Emblematica, in questo senso, è la scelta del regime di ricorrere ancora una volta alla censura digitale. Il blackout di Internet segnalato a Teheran e in molte altre città non è solo una misura tecnica, ma un atto politico: impedire ai giovani di comunicare tra loro, di organizzarsi, di raccontare al mondo ciò che sta realmente accadendo. La negazione della libertà passa oggi anche attraverso il silenzio forzato della rete.

Secondo le organizzazioni per i diritti umani, “le forze di sicurezza devono cessare immediatamente la repressione, garantire l’accesso alle cure mediche e rispettare il diritto di manifestare pacificamente”. La protesta iraniana parla di diritti umani, prima ancora che di politica.

Di fronte a una repressione violenta, la comunità internazionale non può voltarsi dall’altra parte. Prendere posizione non è soltanto un atto politico, ma un dovere morale, etico e umanitario.

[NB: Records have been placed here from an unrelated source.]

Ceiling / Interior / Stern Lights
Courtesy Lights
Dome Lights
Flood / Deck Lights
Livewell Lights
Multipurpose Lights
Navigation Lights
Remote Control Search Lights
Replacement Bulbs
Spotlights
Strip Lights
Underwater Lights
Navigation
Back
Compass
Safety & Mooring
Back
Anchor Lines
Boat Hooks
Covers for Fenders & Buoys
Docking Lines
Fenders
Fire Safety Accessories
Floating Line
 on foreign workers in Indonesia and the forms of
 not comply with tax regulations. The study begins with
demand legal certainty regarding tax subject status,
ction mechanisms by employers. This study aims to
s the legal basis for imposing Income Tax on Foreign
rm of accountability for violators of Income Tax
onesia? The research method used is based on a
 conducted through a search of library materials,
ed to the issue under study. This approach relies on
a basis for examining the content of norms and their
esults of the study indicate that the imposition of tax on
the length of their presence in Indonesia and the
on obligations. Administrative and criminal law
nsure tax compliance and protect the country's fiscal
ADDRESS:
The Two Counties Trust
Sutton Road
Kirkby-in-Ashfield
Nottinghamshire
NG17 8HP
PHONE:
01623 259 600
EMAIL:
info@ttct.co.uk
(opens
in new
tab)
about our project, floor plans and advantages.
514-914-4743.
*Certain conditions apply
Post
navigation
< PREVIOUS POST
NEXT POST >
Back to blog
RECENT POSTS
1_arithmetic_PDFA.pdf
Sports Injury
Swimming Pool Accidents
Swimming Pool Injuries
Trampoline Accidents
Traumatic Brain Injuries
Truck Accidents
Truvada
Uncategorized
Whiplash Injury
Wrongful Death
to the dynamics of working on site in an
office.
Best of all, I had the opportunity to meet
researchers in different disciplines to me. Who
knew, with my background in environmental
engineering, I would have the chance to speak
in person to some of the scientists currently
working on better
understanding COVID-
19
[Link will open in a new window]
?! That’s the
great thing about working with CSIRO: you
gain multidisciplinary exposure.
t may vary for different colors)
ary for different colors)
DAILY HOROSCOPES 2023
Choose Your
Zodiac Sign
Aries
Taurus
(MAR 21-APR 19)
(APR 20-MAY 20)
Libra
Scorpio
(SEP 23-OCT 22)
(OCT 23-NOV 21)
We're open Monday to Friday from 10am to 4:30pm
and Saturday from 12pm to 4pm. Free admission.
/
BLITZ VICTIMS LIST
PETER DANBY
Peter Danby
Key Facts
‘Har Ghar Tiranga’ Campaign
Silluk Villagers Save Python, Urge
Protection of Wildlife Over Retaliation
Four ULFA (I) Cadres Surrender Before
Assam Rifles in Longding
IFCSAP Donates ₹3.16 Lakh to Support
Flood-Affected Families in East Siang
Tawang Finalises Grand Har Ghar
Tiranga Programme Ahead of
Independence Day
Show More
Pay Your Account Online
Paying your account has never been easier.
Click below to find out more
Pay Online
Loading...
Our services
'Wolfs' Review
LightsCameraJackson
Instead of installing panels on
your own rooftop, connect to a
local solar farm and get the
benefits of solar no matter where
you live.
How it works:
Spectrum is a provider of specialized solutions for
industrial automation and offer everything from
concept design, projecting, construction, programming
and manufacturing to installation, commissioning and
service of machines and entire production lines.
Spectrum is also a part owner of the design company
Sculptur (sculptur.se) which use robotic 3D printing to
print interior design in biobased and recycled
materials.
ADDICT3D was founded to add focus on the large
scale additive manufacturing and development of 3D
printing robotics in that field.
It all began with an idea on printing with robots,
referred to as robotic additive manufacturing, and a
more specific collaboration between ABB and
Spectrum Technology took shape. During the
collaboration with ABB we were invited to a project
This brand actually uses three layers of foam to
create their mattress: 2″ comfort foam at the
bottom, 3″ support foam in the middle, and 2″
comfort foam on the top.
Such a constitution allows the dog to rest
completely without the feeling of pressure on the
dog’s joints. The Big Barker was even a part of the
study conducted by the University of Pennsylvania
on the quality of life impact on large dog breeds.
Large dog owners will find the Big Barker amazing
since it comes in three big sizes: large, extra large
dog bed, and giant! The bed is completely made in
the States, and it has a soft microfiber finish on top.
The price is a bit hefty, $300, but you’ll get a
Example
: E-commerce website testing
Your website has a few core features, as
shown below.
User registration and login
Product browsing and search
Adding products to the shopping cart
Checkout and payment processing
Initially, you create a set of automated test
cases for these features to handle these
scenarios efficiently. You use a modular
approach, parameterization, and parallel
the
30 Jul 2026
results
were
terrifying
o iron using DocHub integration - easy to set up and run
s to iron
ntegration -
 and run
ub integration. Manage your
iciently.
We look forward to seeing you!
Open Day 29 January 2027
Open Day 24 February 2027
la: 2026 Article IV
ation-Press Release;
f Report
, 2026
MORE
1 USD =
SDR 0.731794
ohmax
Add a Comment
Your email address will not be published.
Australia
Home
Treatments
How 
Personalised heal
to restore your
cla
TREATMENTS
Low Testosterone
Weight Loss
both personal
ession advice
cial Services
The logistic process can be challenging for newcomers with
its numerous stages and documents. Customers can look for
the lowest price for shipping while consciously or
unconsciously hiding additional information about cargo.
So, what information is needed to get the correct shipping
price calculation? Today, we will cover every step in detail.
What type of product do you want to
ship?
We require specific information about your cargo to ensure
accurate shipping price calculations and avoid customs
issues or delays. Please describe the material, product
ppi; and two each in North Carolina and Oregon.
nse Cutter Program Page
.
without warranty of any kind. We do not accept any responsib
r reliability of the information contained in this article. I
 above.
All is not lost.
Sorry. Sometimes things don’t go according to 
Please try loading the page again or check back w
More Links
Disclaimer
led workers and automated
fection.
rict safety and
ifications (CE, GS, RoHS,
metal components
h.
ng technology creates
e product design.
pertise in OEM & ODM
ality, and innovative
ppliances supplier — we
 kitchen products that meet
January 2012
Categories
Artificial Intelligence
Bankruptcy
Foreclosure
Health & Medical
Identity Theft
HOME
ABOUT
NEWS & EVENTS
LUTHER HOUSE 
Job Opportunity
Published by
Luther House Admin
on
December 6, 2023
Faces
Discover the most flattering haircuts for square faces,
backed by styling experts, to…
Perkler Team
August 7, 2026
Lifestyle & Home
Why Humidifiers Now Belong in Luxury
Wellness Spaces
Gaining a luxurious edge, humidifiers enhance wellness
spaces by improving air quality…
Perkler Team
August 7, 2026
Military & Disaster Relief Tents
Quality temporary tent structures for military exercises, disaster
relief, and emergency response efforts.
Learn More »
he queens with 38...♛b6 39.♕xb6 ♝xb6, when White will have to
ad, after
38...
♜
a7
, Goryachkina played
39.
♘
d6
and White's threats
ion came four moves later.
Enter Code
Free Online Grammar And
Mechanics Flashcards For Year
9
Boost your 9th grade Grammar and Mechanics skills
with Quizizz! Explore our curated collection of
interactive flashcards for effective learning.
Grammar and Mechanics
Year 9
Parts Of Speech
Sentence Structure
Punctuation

I giovani iraniani stanno facendo la differenza. Con il coraggio di chi non accetta più la paura come regola di vita, chiedono di essere ascoltati. La loro lotta per la libertà, la dignità e la pace non riguarda solo l’Iran: riguarda tutti coloro che credono che i diritti umani non siano affatto negoziabili. Ma prioritari e vitali.